Brilliant writing throughout, two characters you would die to protect, gorgeous sets, top to bottom great performances, even the bit players are good — The Apartment is a moment in Hollywood and Oscar history to celebrate.
If you’re a Mad Men fan you will see how much they stole from this movie. In fact, Mad Men is like The Apartment told from Fred MacMurray’s point of view. The cigarettes, the booze, the girls…
What else is The Apartment about? It’s about corruption. It’s about rising to the top by doing favors for people in power. Ultimately it’s about having self-respect. But what makes you love the movie, the same way you love Slumdog Millionaire or The Artist, are the two protagonists, the two who come together at the end.
Funnily enough, I never realized how much Cameron Crowe’s Almost Famous was an homage to The Apartment until I watched it recently. Without spoiling it for those who haven’t seen it, there is one scene that definitely seems to be tipping its hat to Wilder.
The Artist reminds me so much of The Apartment. Just as the success of the film, other than Wilder’s brilliant writing and directing, is how charming Jack Lemmon and Shirley MacLaine are. Lemmon, in particular, rivals only Jimmy Stewart in the charm department.
The thing is, great love stories are hard to master. You have to get them just right. There has to be something happening more important than the love that develops between the two main characters, or else their problems don’t amount to a hill of beans (*in this crazy world). And yet, when you’re watching, you are so caught up in it, in their stories, nothing else seems to matter.
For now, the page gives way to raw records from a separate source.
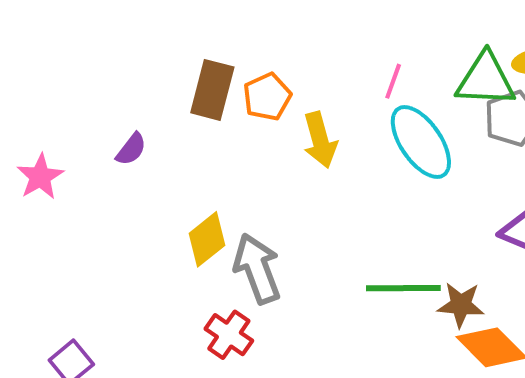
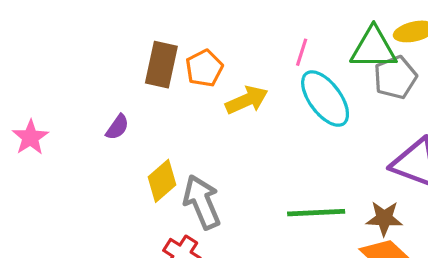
yellow arrow: (320, 140) -> (247, 100), turned -96
purple semicircle: (131, 149) -> (117, 127), moved
brown star: (461, 305) -> (384, 218), moved

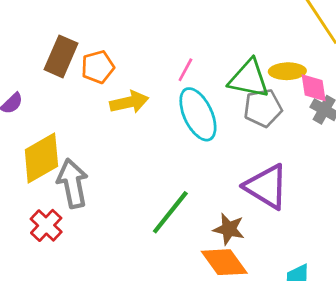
yellow diamond: (162, 181) -> (41, 158), size x1.4
green line: (316, 213) -> (170, 212), turned -60

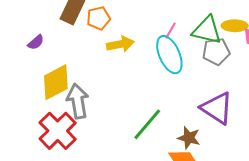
pink line: (185, 70) -> (171, 31), moved
red cross: (46, 225) -> (58, 131), size x1.6

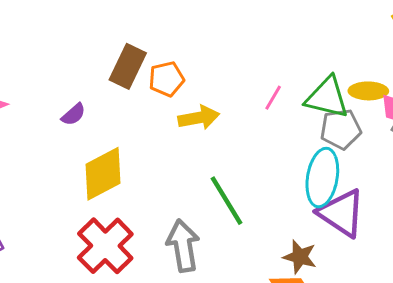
cyan ellipse: (169, 55) -> (322, 178), moved, turned 33
gray arrow: (78, 101) -> (183, 246), moved
green line: (147, 124) -> (227, 201), moved, turned -72

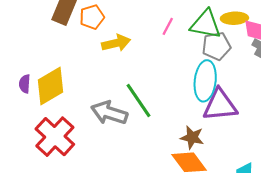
purple semicircle: (73, 114) -> (25, 84), moved, turned 138
purple triangle: (342, 213) -> (220, 105), turned -36
gray arrow: (183, 246) -> (109, 113), moved, turned -60

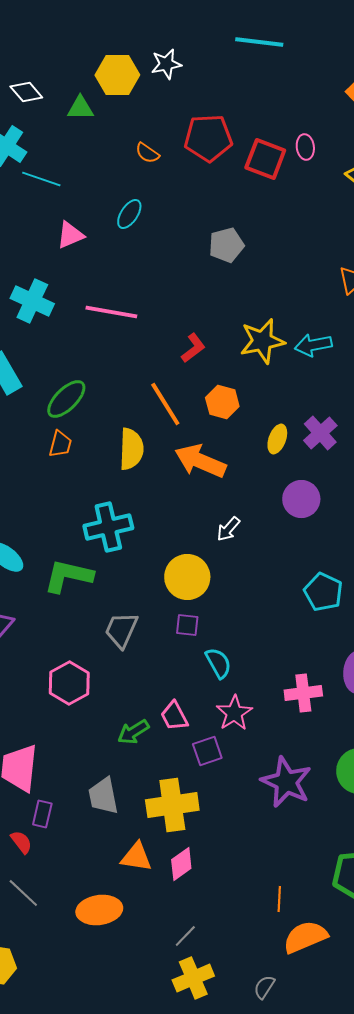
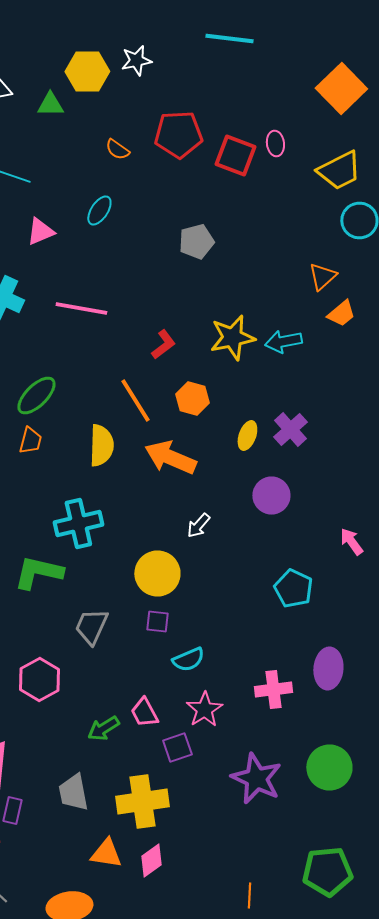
cyan semicircle: (218, 663) -> (188, 660), turned 96

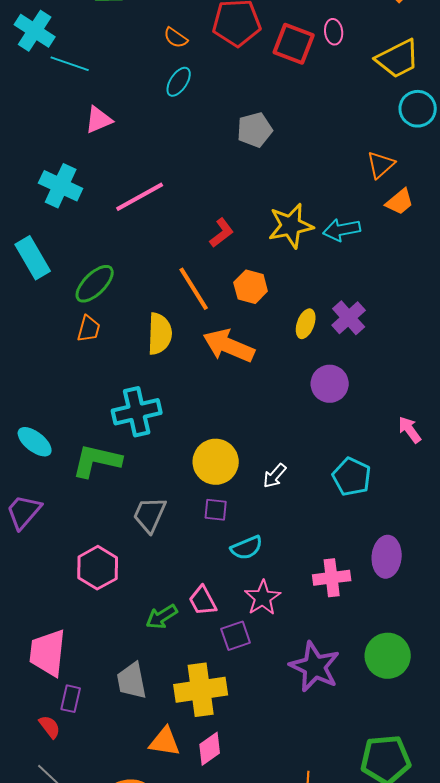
cyan ellipse: (99, 210) -> (179, 82), moved
pink line: (81, 308) -> (140, 197), turned -39
white arrow: (198, 526) -> (275, 476), moved

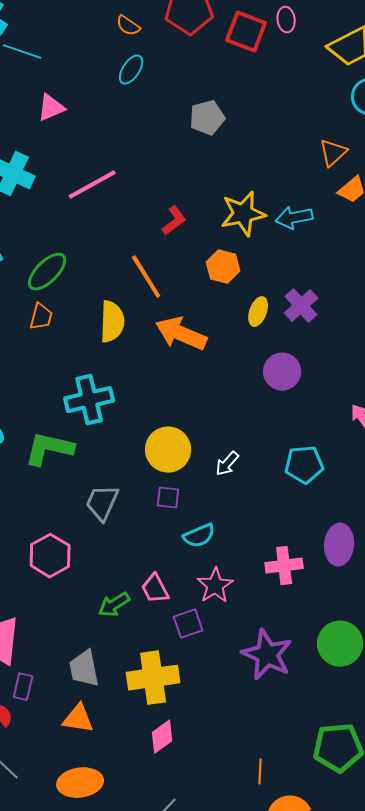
orange hexagon: (251, 287) -> (223, 267), moved
cyan pentagon: (352, 477) -> (304, 465), turned -30
orange triangle: (165, 742) -> (78, 719), moved

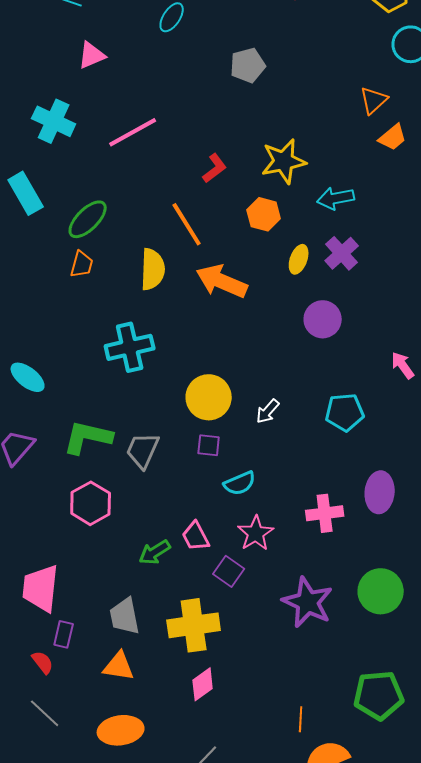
cyan arrow: (294, 218) -> (336, 198), moved
green L-shape: (49, 449) -> (88, 437), moved
purple square: (188, 624) -> (229, 571), turned -36

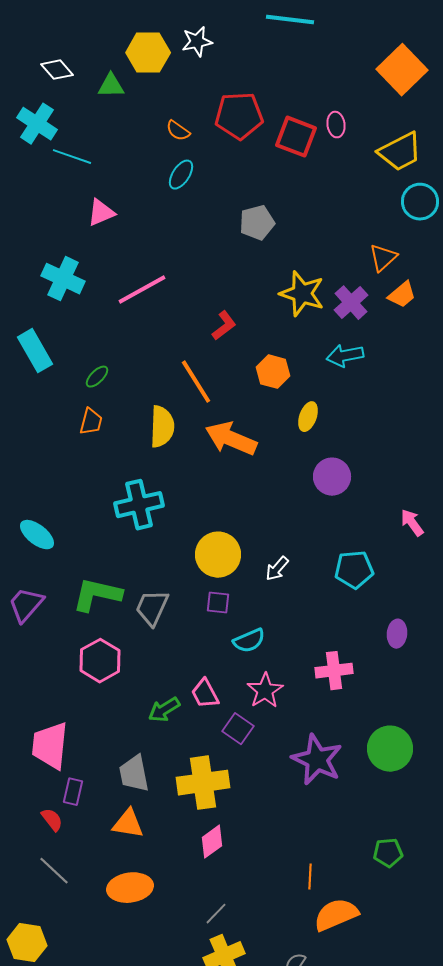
yellow star: (284, 161) -> (302, 294), moved, turned 30
green ellipse: (88, 219) -> (97, 377), size x0.6
purple cross: (342, 253) -> (351, 303), moved
purple ellipse: (380, 492) -> (397, 634), moved, size x0.7
green pentagon: (379, 695) -> (388, 853), size x0.6

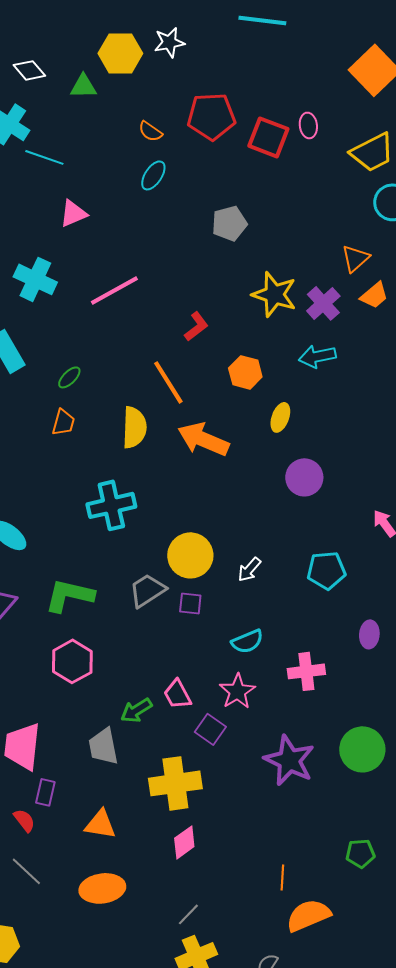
gray trapezoid: (152, 608) -> (147, 590), moved, turned 33
cyan semicircle: (249, 641) -> (247, 641), moved
gray trapezoid: (134, 774) -> (103, 746), moved

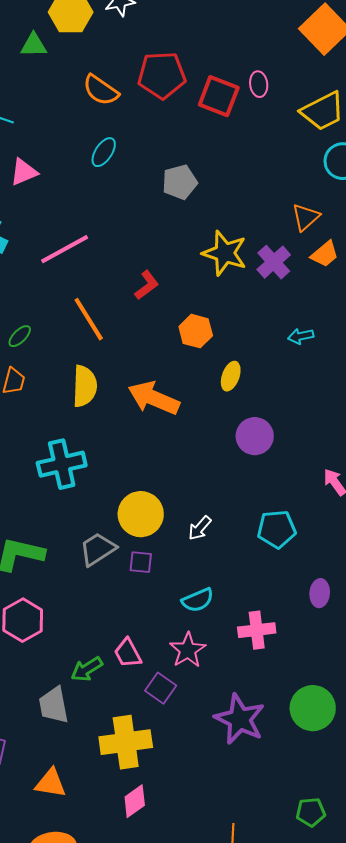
orange semicircle: (150, 131) -> (101, 90), size x1.5
cyan ellipse: (153, 175) -> (104, 152), moved
cyan arrow: (317, 356) -> (301, 336), moved, size x0.7
orange line: (168, 382) -> (89, 319), moved

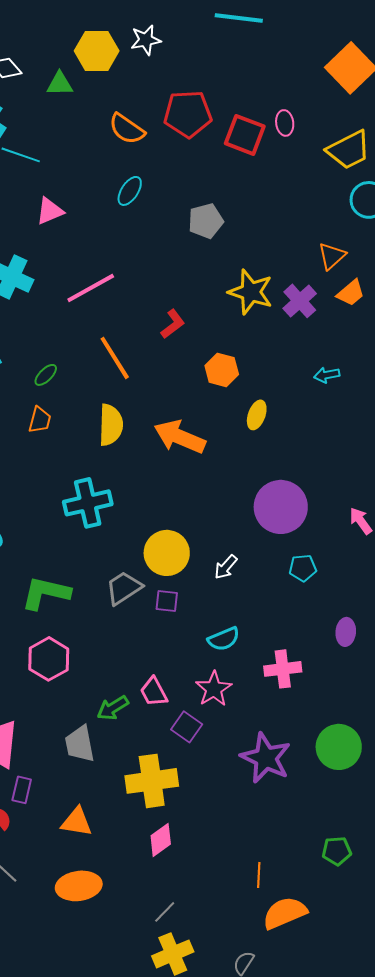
purple circle: (255, 436) -> (281, 507), moved, size x1.4
cyan pentagon: (277, 529) -> (303, 568), size x0.7

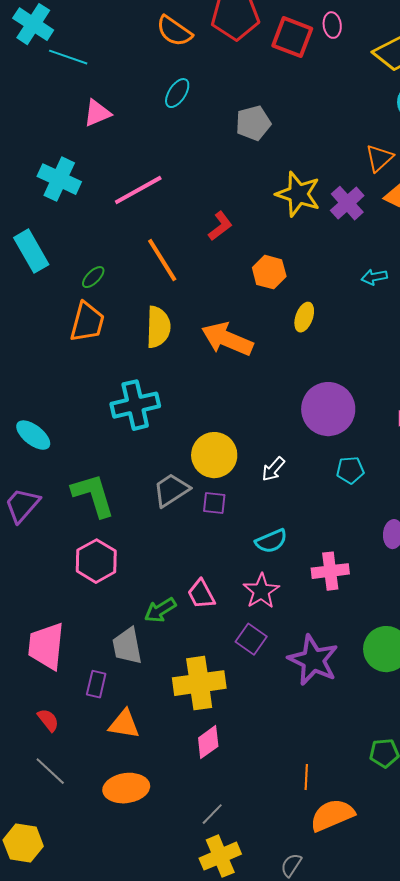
orange trapezoid: (40, 420) -> (87, 322), size x1.5
green L-shape: (46, 593) -> (93, 495), turned 60
purple square: (187, 727) -> (251, 639), moved
purple rectangle: (22, 790) -> (96, 684), moved

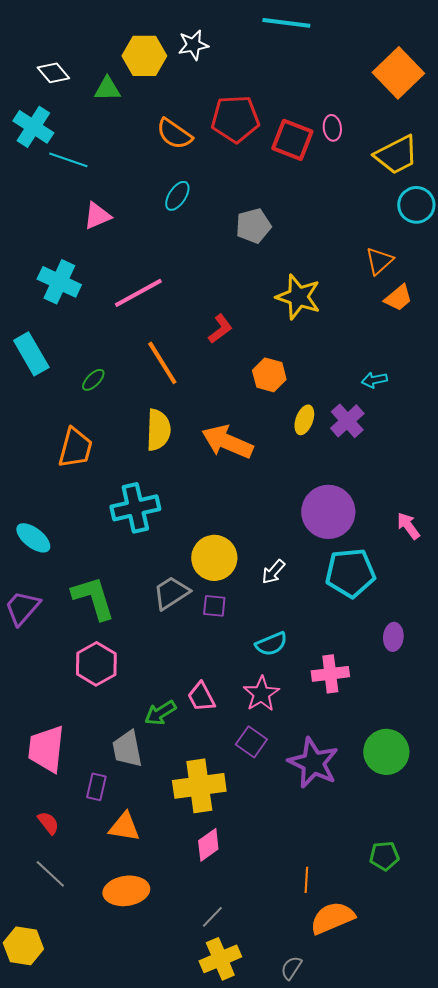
purple cross: (347, 203) -> (347, 421), moved
orange trapezoid: (87, 322) -> (75, 448), moved
cyan pentagon: (350, 470) -> (350, 573), size x1.8

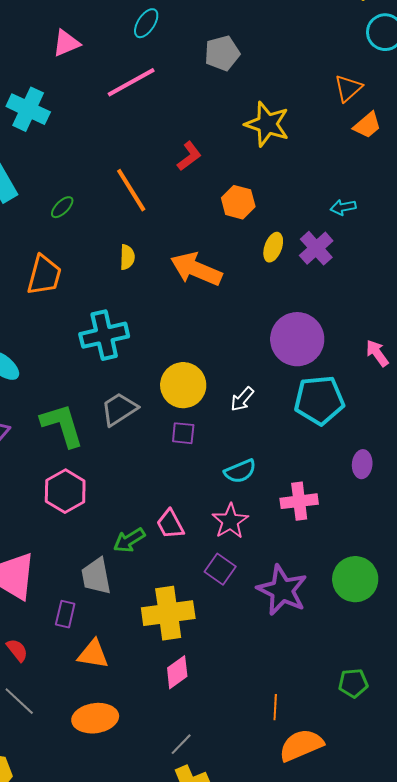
pink line: (138, 293) -> (131, 82), moved
yellow semicircle: (158, 430) -> (127, 257), size x0.6
gray trapezoid: (171, 593) -> (119, 409), moved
The idea that The Artist might join the list of the love stories listed above is making more sense by the day. But if, as Scott Feinberg and I discussed yesterday, The Artist sits alongside other films that are sentimental — even if they’re not love stories — it might not be the one that stands out.
For instance, the films that seem destined for a Best Picture nomination right now are:
Midnight in Paris
The Descendants
The Artist
Moneyball
The Help
And then those that haven’t yet been seen:
Tinker, Tailor, Soldier, Spy
J Edgar
Extremely Loud and Incredibly Close
War Horse
The Girl with the Dragon Tattoo
We Bought a Zoo
The overriding theme seems to be sentimentality. Midnight in Paris, The Descendants and The Artist are movies that make you swoon. The Help, The Descendants, Moneyball, Loud and Close and War Horse, We Bought a Zoo are/will be movies that (maybe) make you cry. Dragon Tattoo and Tinker Tailor are thrillers. J Edgar is a sweeping epic.
You have to wonder which film will ultimately capture the zeitgeist and why. Moreover, will it be harder for The Artist to stand out among such other sentimental films? Does this mean that a harder edged film might win, to clean the palette from last year’s win? It’s worth thinking about. We still have weeks yet before we know anything for sure.
It is always useful, though, despite what anyone says, to look backwards at when Oscar got it so right.